A colleague died this morning, a good man, a Godly man, cut down by illness long before his time. He had recently marked a quarter of a century as rector of his parish, a corner of our rural diocese where he fulfilled a calling to be a faithful shepherd and knew the sense of having been a part of a community where he was known and loved.
In Dublin days, I used to wonder about clergy such as he, an engineering graduate, immensely able priests who spent the years of their ministry in what seemed to me to be rural obscurity. It was only gradually that I came to realize that, while Dublin was a grand place to live, there would never be that sense of community, there would never be a sense of rootedness, comparable with small town Ireland. There is a warts and all quality in rural life that cannot be disguised by pretence. In small communities where everyone’s business is known, being the person you are is the only option available.
Perhaps the best country parishes are those where you open the local weekly paper and see the name of the local clergyman, not because he has sought any publicity, not because he has come up with anything novel, but because he is at the heart of the community and the news is about the life of the community; faith and life combine seamlessly.
I remember five or six years into my eleven year spell in Dublin, maybe around 2005, giving notice that in 2011 I planned to move back to the country. (The move was to come in 2010, a year earlier than I had anticipated, and was to be to Co Laois, as far from the sea as it was possible to be, rather than to the coast of Co Wexford, for which I had hoped).
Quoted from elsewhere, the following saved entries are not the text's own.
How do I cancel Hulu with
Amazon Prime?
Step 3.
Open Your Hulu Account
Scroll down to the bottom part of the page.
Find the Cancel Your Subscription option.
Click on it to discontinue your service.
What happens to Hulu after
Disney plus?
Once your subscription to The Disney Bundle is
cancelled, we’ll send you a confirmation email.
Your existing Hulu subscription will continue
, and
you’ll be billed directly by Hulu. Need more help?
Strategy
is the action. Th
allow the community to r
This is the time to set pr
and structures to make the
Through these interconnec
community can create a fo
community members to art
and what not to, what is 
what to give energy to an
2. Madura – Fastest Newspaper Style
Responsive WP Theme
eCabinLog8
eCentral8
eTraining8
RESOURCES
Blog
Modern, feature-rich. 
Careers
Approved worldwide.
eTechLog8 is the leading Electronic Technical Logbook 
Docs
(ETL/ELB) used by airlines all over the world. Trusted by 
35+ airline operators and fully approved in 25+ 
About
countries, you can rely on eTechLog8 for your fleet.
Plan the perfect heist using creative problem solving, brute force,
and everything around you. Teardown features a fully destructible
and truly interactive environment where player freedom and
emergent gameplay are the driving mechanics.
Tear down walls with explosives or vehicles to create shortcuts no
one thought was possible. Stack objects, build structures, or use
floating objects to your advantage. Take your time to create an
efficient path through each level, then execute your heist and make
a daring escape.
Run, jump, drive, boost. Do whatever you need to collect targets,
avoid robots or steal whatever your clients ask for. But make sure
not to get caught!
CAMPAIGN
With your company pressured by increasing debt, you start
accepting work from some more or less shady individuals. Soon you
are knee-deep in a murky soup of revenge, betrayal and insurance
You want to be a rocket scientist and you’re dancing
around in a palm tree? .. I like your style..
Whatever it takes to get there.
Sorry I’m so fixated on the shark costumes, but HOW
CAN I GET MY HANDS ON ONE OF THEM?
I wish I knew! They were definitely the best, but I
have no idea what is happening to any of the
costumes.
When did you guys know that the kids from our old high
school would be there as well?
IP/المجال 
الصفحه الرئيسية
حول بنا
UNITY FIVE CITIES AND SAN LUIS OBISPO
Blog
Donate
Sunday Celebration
The desire to move to the country wasn’t because I didn’t love being where I was, I did (who could not love Killiney Bay?), but it was because I hadn’t a clue of how to really engage with the challenges of ministry in an urban setting, and because I was trained for ministry in a bygone age, where the priest and his people shared the life of a close knit community.
I took years to realize what my colleague had known all along. When we gather on Monday to bid him farewell there will be deep and genuine grief in the whole community at the loss of a man who was part of their lives, his ministry of presence and pastoral care having an impact immeasurably profound.
In the tradition of the actor Paul Eddington, who, when asked what he would like his epitaph to be, said, ‘I think I would like it to be ‘He did very little harm’, there was a friend in college days who said his aspiration in life would be that his own epitaph simply said, ‘a decent man’, that he would show the qualities of a decent man, a quiet and gentle goodness and loving-kindness.
The colleague who died today was that, ‘a decent man’.